What is required
Search the entries below for the line containing "ешения: 172668"; from there to the end, return every line exactly and add nothing.

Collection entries
- - -
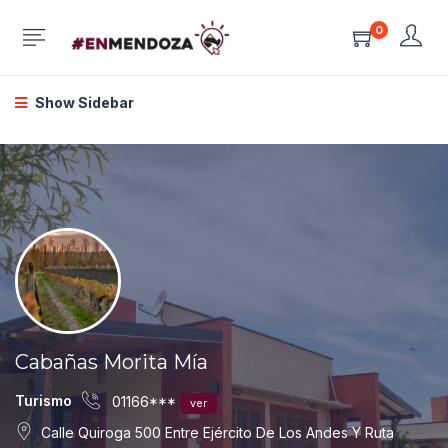
0
Show Sidebar
Cabañas Morita Mía
Turismo
01166***
ver
Calle Quiroga 500 Entre Ejército De Los Andes Y Ruta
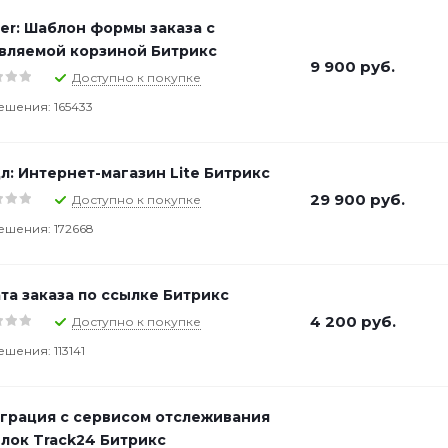
er: Шаблон формы заказа с
вляемой корзиной Битрикс
9 900
руб.
Доступно к покупке
ешения: 165433
л: Интернет-магазин Lite Битрикс
29 900
руб.
Доступно к покупке
ешения: 172668
та заказа по ссылке Битрикс
4 200
руб.
Доступно к покупке
ешения: 113141
грация с сервисом отслеживания
лок Track24 Битрикс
- - -
Task response
ешения: 172668
та заказа по ссылке Битрикс
4 200
руб.
Доступно к покупке
ешения: 113141
грация с сервисом отслеживания
лок Track24 Битрикс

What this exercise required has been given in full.